§ **EXERCISE**:
For the material below, the expected output is exactly the lines between the line holding "조향핸들의 축방향 유격이 커진다." and the line holding "RTAC (EXP : 30", inclusive, with pictures left out.

§ **DATA EXTRACT**:

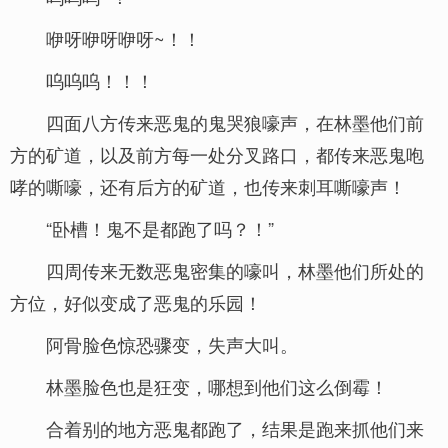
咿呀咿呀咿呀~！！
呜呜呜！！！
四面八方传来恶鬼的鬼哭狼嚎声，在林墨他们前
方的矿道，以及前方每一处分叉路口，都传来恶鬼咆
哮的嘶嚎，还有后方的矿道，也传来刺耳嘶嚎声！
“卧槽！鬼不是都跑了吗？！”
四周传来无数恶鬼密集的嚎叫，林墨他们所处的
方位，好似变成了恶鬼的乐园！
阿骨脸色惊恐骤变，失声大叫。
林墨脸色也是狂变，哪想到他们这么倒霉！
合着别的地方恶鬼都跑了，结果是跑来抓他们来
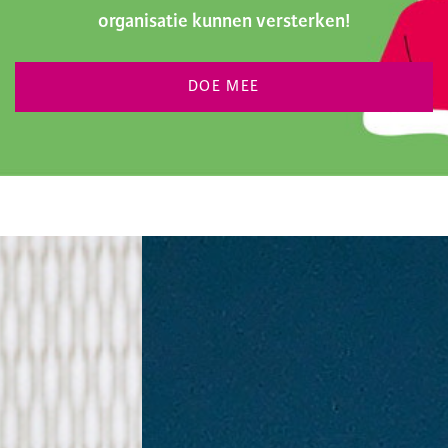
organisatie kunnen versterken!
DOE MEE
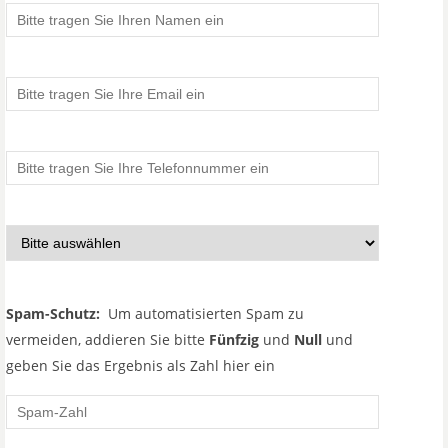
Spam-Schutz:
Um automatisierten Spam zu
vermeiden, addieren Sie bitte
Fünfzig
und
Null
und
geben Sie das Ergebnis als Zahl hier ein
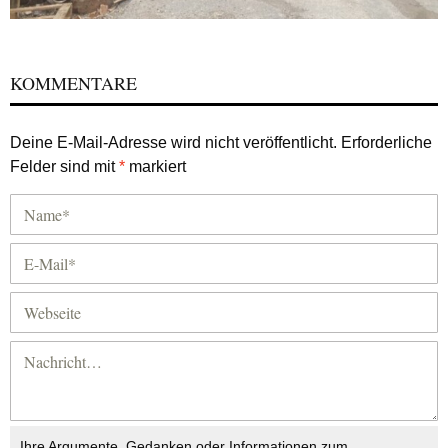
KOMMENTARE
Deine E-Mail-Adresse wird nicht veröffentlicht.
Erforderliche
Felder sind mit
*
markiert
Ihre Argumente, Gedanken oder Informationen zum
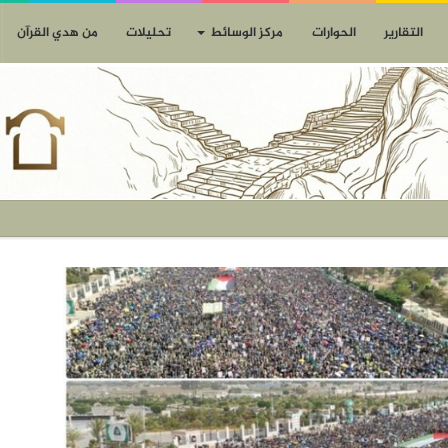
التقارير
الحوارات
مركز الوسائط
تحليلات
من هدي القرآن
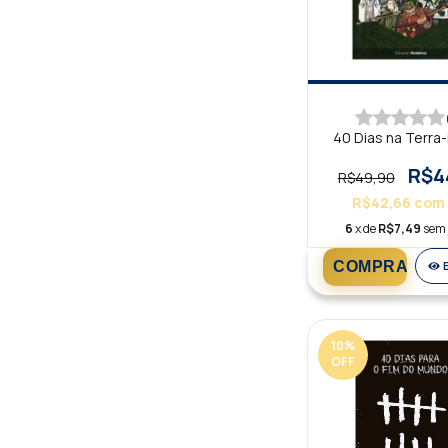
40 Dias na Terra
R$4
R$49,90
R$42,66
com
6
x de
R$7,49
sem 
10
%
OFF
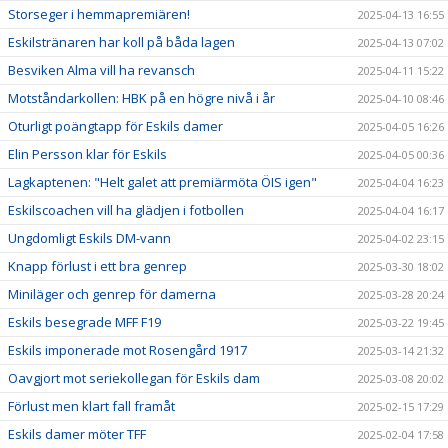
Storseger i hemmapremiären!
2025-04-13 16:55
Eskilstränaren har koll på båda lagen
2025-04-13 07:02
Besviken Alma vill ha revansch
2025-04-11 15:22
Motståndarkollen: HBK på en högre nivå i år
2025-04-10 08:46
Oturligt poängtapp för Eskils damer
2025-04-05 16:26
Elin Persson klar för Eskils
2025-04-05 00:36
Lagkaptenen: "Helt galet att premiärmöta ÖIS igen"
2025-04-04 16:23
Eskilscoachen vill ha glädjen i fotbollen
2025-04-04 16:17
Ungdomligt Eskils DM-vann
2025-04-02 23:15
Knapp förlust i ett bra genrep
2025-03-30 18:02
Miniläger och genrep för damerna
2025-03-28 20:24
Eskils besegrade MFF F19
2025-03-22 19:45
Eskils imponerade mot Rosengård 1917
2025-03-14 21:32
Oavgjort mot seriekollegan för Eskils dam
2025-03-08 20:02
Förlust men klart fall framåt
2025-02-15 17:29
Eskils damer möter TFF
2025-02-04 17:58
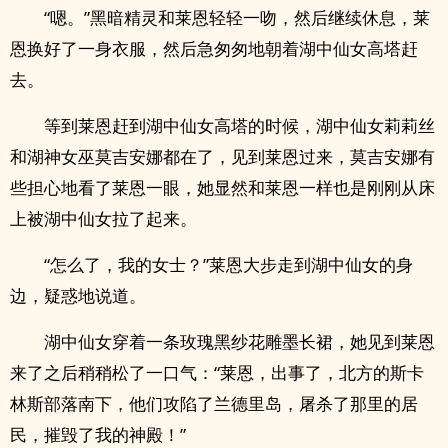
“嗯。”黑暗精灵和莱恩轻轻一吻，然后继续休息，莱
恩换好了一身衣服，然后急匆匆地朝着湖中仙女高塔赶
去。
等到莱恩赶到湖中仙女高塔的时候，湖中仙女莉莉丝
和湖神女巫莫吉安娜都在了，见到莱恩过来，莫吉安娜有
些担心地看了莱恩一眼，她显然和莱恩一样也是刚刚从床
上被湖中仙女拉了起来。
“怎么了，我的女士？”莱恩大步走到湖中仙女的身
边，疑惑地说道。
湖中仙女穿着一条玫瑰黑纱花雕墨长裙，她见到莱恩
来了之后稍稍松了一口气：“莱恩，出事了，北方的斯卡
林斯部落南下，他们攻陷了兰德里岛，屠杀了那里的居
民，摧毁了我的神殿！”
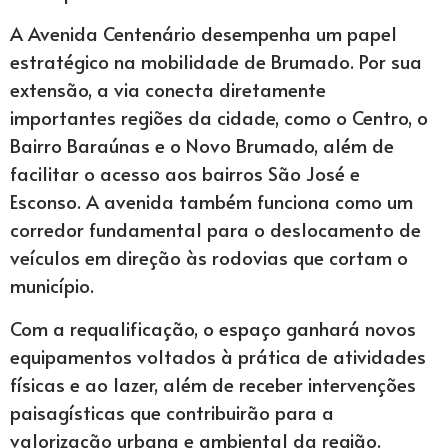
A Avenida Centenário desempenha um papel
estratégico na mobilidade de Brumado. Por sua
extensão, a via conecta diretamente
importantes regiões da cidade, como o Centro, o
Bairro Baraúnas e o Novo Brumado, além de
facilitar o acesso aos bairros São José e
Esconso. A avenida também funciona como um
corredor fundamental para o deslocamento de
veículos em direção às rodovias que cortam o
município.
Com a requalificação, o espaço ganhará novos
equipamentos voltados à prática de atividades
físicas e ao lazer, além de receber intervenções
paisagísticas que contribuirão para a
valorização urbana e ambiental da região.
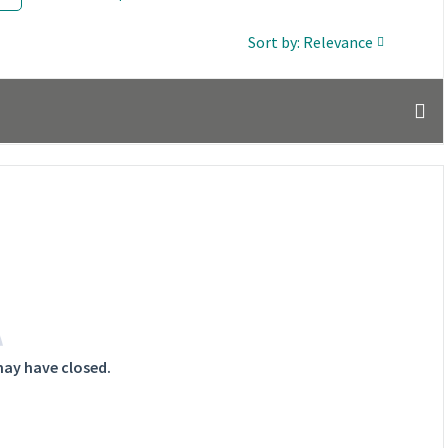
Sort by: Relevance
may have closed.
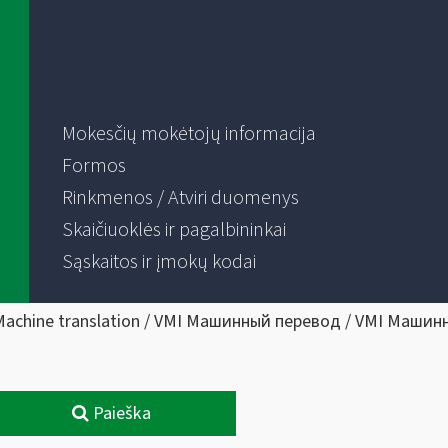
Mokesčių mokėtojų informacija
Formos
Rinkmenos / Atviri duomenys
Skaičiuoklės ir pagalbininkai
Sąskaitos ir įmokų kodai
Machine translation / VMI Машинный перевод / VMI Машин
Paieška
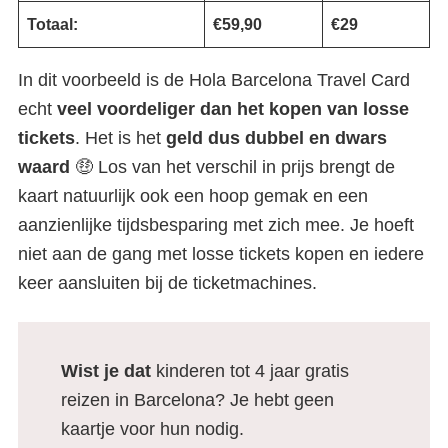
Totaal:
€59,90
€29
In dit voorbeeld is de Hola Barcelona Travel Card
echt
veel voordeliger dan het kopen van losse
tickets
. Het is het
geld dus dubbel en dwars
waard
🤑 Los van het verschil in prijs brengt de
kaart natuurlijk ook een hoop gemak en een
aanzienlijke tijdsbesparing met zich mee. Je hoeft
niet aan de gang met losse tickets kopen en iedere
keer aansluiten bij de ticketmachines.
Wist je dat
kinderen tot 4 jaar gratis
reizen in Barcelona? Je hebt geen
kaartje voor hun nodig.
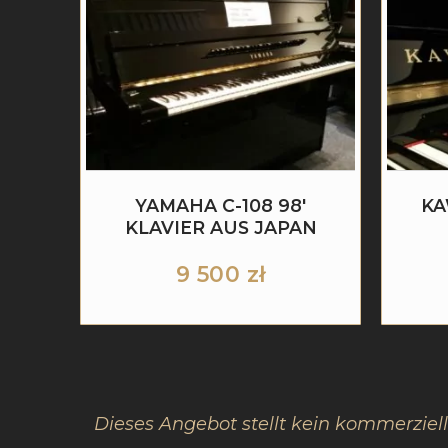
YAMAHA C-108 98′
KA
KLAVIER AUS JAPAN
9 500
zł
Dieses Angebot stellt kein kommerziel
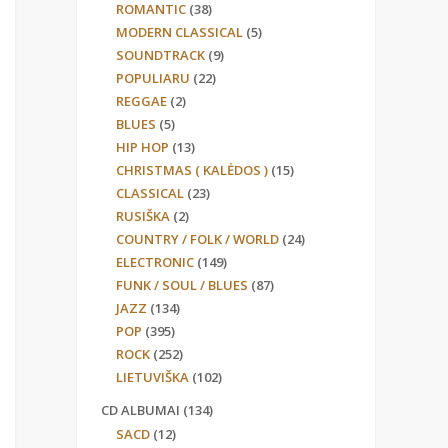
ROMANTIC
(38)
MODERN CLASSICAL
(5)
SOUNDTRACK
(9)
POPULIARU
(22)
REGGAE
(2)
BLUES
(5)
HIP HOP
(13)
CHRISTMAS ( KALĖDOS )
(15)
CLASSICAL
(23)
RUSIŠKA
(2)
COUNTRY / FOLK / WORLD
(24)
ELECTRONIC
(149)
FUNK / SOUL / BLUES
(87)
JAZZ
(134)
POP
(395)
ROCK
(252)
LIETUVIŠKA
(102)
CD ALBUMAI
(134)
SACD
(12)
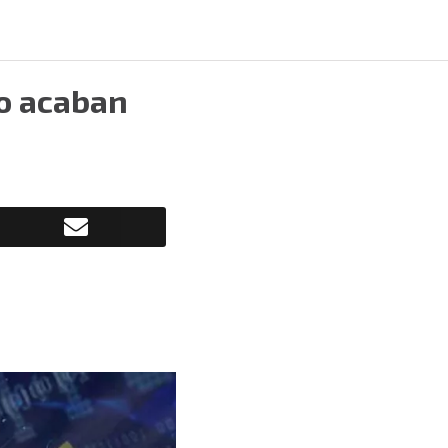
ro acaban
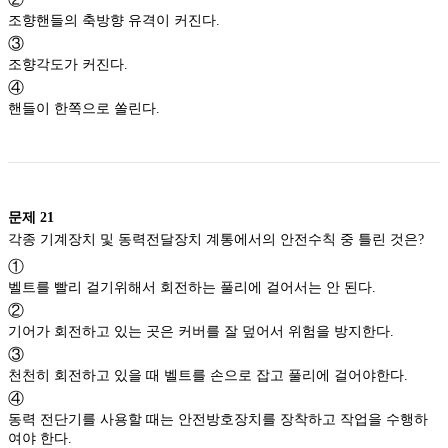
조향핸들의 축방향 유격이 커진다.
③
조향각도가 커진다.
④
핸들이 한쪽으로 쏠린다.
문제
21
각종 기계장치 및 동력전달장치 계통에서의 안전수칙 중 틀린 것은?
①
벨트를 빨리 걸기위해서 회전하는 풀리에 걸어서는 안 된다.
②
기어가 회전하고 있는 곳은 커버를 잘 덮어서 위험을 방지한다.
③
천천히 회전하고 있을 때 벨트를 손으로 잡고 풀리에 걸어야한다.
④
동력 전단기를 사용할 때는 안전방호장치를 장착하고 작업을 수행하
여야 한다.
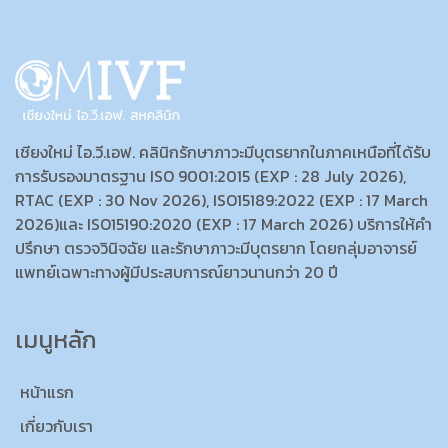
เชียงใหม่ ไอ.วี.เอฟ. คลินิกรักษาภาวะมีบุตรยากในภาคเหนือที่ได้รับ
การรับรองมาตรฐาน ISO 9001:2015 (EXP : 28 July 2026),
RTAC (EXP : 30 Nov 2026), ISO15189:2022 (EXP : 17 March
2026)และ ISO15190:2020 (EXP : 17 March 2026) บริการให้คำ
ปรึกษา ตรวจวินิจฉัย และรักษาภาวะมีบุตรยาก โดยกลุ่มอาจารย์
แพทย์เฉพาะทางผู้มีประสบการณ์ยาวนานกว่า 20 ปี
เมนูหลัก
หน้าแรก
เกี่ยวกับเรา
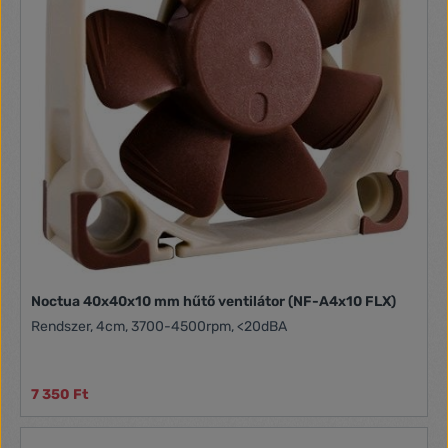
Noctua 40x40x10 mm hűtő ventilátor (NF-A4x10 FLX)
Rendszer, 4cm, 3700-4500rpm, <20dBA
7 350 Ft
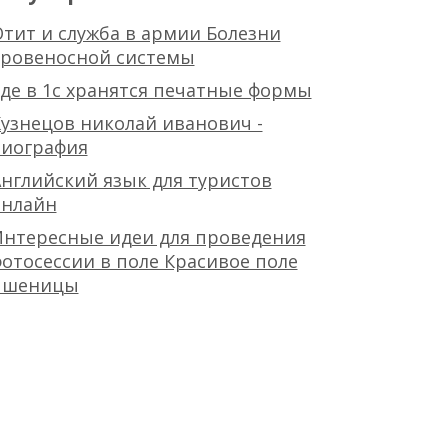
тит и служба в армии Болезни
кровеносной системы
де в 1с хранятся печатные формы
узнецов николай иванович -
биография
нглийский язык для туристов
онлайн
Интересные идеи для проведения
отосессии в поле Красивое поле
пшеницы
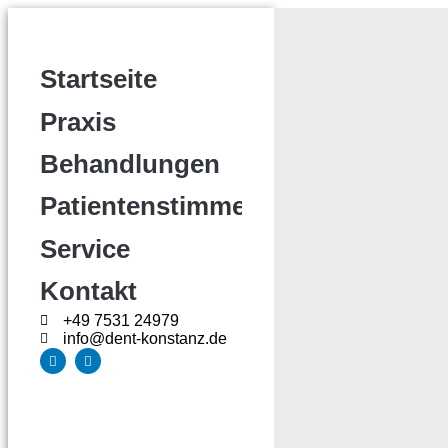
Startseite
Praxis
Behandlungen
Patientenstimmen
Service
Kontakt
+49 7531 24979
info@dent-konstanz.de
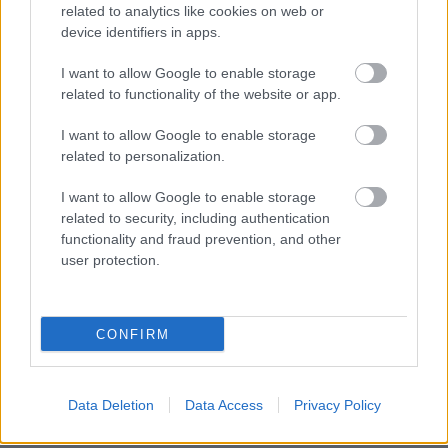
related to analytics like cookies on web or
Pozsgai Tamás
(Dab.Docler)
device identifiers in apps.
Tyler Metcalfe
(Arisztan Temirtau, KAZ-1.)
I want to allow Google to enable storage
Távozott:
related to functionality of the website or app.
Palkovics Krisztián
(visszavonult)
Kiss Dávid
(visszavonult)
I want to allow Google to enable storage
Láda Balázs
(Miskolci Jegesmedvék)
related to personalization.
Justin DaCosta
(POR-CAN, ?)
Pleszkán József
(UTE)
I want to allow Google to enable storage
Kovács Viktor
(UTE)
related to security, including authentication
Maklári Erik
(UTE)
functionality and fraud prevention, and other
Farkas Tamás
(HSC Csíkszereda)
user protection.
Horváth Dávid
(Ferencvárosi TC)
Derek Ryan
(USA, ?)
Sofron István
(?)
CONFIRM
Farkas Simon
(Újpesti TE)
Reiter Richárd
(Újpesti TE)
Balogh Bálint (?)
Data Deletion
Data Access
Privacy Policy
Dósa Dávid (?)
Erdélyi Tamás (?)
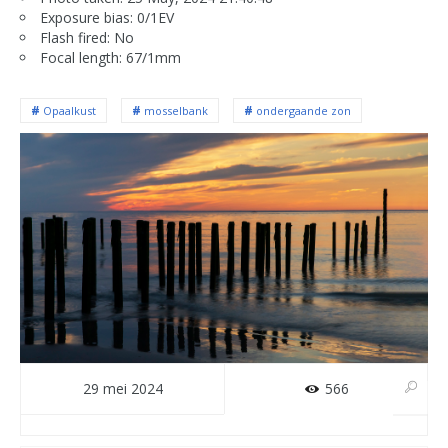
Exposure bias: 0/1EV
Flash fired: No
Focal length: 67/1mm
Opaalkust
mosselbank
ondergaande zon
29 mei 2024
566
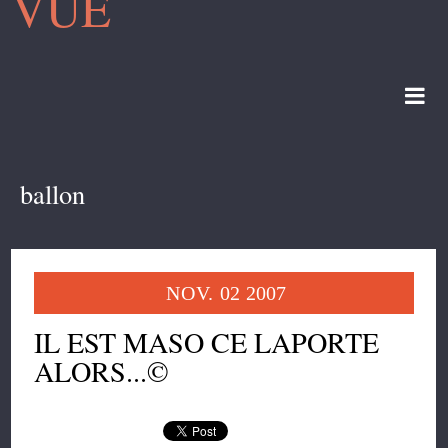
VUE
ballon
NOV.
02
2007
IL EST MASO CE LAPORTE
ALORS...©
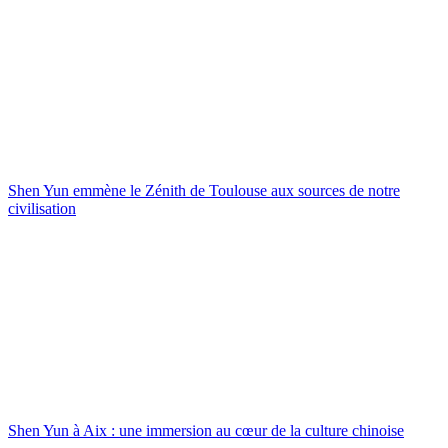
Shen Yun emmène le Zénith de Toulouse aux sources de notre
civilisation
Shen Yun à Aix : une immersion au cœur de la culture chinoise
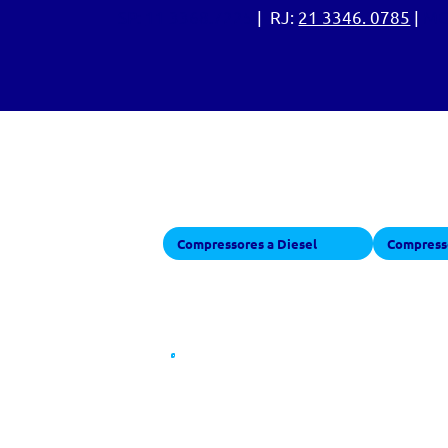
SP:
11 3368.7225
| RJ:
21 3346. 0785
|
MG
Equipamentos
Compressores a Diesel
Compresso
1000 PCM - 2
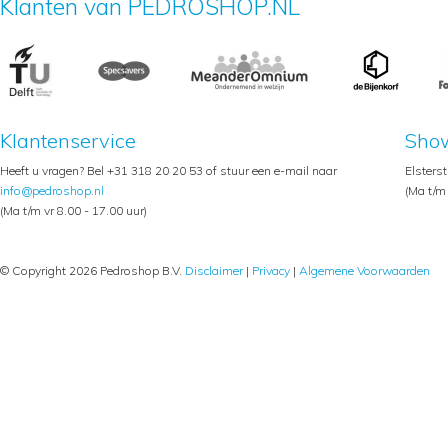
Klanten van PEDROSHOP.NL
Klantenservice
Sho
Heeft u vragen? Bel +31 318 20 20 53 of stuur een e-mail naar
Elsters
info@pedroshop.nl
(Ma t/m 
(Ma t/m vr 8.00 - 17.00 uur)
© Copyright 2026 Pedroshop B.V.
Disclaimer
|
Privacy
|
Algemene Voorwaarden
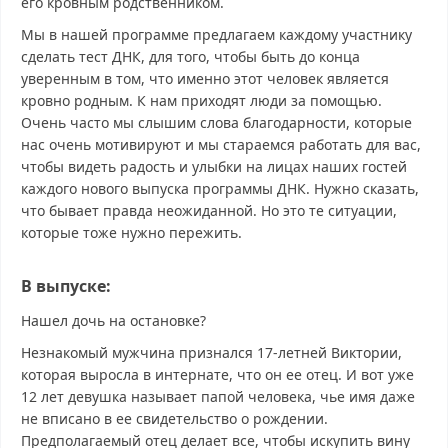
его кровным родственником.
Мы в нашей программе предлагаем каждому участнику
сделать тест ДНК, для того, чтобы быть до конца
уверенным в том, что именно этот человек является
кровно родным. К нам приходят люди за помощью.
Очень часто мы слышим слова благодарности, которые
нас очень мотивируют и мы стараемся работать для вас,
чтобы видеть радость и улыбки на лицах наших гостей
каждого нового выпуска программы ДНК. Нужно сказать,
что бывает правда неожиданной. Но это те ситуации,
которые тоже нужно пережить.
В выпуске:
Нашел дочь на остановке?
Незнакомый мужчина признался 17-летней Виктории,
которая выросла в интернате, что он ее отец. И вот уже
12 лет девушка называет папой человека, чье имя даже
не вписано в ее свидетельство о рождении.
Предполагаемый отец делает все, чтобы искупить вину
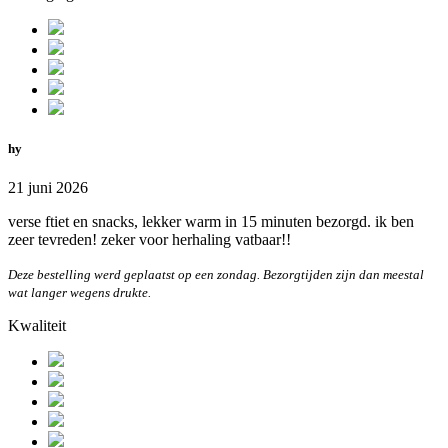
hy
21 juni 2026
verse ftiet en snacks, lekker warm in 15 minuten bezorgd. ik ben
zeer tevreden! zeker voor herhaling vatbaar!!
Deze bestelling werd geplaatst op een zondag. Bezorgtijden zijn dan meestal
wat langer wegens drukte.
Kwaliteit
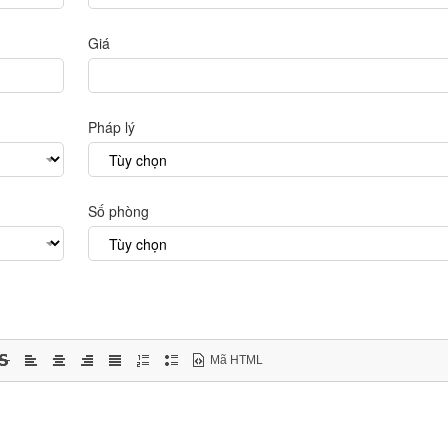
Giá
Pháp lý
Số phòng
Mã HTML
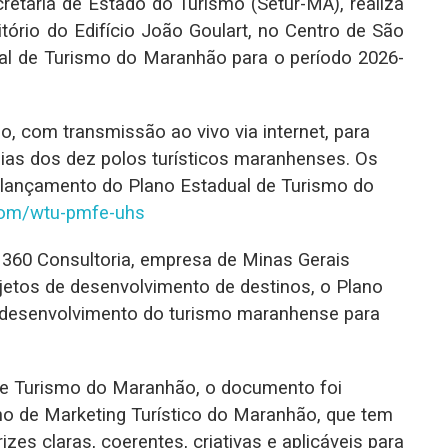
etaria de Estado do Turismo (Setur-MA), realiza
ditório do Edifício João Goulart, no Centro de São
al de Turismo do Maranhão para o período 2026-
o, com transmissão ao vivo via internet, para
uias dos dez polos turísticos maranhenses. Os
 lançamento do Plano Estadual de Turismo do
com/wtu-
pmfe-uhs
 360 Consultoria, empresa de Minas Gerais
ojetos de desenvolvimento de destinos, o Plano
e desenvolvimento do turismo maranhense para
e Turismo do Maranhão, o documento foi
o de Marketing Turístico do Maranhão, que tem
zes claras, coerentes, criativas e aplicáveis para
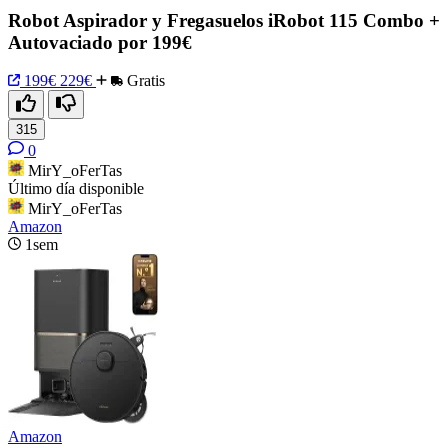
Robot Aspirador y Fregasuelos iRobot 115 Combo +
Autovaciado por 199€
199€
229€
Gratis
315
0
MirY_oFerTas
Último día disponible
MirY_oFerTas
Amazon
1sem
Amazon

§ **EXERCISE ANSWER**:
조향핸들의 축방향 유격이 커진다.
③
조향각도가 커진다.
④
핸들이 한쪽으로 쏠린다.
문제
21
각종 기계장치 및 동력전달장치 계통에서의 안전수칙 중 틀린 것은?
①
벨트를 빨리 걸기위해서 회전하는 풀리에 걸어서는 안 된다.
②
기어가 회전하고 있는 곳은 커버를 잘 덮어서 위험을 방지한다.
③
천천히 회전하고 있을 때 벨트를 손으로 잡고 풀리에 걸어야한다.
④
동력 전단기를 사용할 때는 안전방호장치를 장착하고 작업을 수행하
여야 한다.
เชียงใหม่ ไอ.วี.เอฟ. คลินิกรักษาภาวะมีบุตรยากในภาคเหนือที่ได้รับ
การรับรองมาตรฐาน ISO 9001:2015 (EXP : 28 July 2026),
RTAC (EXP : 30 Nov 2026), ISO15189:2022 (EXP : 17 March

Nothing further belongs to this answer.